McTigh is selling his remaining inventory out of his home.
The New Jersey Shore's tourism industry creates about $40 billion in annual revenue, of which most surfers are a part. While waveriders can get back on their feet, nothing is certain for these coasts in general. The worst is not over for some of these shops, which make the majority of their coin between Memorial Day and Labor Day.
With increased media attention and tourism, the Rockaways went from a local secret to bonafide surf destination in the last decade. Part of the success is NYC being a subway ride away from surfable waves, but what fueled the Rockaway renaissance was the community and local businesses. The massive growth led many to believe that summer 2013 would again set record numbers at "The Hipster Hamptons" via the L train. Optimism was something the area hadn't experienced in decades and threatened to disappear after Sandy ripped away the boardwalk, destroyed homes and led to violence that local Reid van Renesse described as "a scene from 'Mad Max.'" But the Rockaway Surf Club quickly became the relief hub in town.
Most surf shops in Manhattan, experiencing minimal damage, including the popular Saturdays, directed efforts to rebuilding the Rockaways. With Memorial Day approaching and progress going slowly, fundraisers are being ramped up. Saturdays sponsored a W4W benefit on May 8.
St. James Clothing owner and lifelong New York surfer Jimmy Dowd witnessed the destruction from his sixth-floor beachfront condo. Dowd's involvement in the rebuilding has been nonstop. He dispels animosity between the lifers and the influx of newbies, saying, "The hipsters and new people who had been coming out and learning to surf were some of the first people who came here to volunteer."
With few places in Rockaway unaffected, it was just a matter of how much damage each got. Boarders, opened in 2004 by Steve Stathis and his son Christian, were hit the hardest. They prepared for four feet of water and took on six. The senior Stathis detailed the damage as he stood by the watermarks, inches away from his head.

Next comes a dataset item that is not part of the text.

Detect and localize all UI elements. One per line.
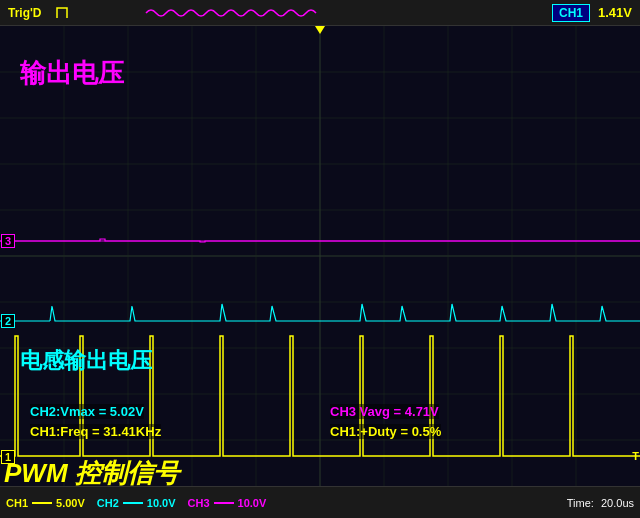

"I've been here 63 years and the shop is entering its 10th year. The most frustrating thing has been the financial aspect. As a small-business owner, you're always on a tight budget; this is a major setback. Fortunately, customers are loyal. Some of the people here now are part of a group that stripped the shop."

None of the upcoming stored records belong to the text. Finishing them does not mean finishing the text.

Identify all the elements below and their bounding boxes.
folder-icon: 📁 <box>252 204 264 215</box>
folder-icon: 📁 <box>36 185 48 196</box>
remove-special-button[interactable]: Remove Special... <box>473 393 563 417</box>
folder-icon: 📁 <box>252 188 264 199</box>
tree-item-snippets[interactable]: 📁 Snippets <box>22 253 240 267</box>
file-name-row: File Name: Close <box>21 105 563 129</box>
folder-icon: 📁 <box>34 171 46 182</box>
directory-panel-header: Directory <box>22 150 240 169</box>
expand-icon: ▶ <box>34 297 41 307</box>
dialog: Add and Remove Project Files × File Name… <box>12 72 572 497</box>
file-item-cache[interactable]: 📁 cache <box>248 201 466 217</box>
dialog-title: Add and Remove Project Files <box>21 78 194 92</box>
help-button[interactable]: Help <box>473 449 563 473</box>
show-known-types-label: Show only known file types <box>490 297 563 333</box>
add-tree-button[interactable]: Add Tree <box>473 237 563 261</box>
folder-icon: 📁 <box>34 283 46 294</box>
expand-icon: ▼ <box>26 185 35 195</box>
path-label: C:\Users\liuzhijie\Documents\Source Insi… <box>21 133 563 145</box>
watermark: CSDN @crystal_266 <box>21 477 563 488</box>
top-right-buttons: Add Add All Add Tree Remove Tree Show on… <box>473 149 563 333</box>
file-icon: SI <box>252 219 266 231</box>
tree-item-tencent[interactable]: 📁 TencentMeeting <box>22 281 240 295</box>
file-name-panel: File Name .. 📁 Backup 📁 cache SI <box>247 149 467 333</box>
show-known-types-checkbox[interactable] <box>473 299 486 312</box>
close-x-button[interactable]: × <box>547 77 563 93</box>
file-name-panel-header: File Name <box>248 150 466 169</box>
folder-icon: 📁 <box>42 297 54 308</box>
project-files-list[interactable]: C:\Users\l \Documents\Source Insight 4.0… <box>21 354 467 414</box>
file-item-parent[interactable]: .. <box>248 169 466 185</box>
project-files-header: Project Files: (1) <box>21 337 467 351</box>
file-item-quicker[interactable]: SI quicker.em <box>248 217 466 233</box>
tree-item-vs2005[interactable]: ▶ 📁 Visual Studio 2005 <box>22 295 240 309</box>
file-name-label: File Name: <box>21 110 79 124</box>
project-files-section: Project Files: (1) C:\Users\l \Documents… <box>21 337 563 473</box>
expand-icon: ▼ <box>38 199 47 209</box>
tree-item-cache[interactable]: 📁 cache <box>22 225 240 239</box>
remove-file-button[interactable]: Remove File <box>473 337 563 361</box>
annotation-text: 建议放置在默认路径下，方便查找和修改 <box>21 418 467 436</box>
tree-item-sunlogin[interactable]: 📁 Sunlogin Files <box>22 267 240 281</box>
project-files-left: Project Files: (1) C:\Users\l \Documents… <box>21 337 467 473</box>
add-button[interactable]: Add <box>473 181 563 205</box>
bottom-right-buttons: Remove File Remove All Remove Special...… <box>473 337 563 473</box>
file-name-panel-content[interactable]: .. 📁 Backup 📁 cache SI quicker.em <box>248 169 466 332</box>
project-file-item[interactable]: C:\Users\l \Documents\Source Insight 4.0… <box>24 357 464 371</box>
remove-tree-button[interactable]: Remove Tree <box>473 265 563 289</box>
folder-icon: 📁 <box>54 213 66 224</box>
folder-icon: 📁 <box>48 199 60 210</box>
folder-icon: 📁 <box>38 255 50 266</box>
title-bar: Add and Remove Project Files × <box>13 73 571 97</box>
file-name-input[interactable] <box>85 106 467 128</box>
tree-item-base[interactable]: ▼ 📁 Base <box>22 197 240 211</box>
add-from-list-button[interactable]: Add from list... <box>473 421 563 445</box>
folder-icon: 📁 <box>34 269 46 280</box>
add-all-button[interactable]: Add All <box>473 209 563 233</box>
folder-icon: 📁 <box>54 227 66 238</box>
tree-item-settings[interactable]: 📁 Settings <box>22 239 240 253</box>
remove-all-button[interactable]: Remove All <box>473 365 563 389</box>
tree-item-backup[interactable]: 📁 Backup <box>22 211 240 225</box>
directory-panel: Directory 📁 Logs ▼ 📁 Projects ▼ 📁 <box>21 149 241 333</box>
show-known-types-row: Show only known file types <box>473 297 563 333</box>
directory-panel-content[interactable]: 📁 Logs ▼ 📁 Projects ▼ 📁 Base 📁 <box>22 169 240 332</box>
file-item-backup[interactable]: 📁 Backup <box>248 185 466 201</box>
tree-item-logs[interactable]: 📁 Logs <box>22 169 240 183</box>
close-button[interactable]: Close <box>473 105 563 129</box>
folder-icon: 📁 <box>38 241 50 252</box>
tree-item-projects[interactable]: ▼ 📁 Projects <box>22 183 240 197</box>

Stathis worked overtime to get open for the expected Memorial Day rush, mostly funding the rebuilding out of pocket, but was able to get help from W4W.
"Sandy hit us after being open for two months, which was worst-case scenario for any beach business," said Nigel Louis, partner of Breakwater Surf Co. in Rockaway. "We sustained less damage than a lot of the businesses in the area with only three feet. We had some product loss, panel and electrical damage. The real damage, however, was probably the money lost from not being open for three months."
As Memorial Day approaches, crews continue to work to build new concrete areas for concessions, bathrooms and changing stations.
Out in Long Beach, Dave Juan and Mike Nelson saw not only Unsound Surf get crushed, but also their Quiksilver store in Oceanside as well as both of their houses and four cars between their families. After some additional structural repairs to the building, they are again open with a new, improved floor plan.
"As it stands now, business is slowly starting to pick back up," said Louis. "I think people will come out to support the Rockaways, but my biggest concern now is whether or not the subway will be running this summer. Not having the subway running is definitely hurting business."
All the locals were united in their optimism for the upcoming summer, but there's still trepidation due to things these small-business owners can't control. Supporting your local shop is always important, but this summer, it's a very big deal.